- _What to produce_
Word for word and without images, transcribe all of the records.

.....

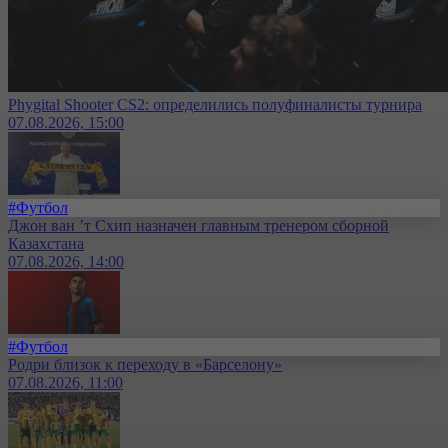
Phygital Shooter CS2: определились полуфиналисты турнира
07.08.2026, 15:00
#Футбол
Джон ван ’т Схип назначен главным тренером сборной
Казахстана
07.08.2026, 14:00
#Футбол
Родри близок к переходу в «Барселону»
07.08.2026, 11:00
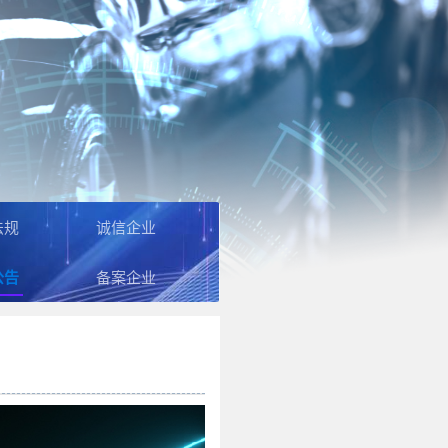
法规
诚信企业
公告
备案企业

.....

- _Your solution_
Phygital Shooter CS2: определились полуфиналисты турнира
07.08.2026, 15:00
#Футбол
Джон ван ’т Схип назначен главным тренером сборной
Казахстана
07.08.2026, 14:00
#Футбол
Родри близок к переходу в «Барселону»
07.08.2026, 11:00
法规
诚信企业
公告
备案企业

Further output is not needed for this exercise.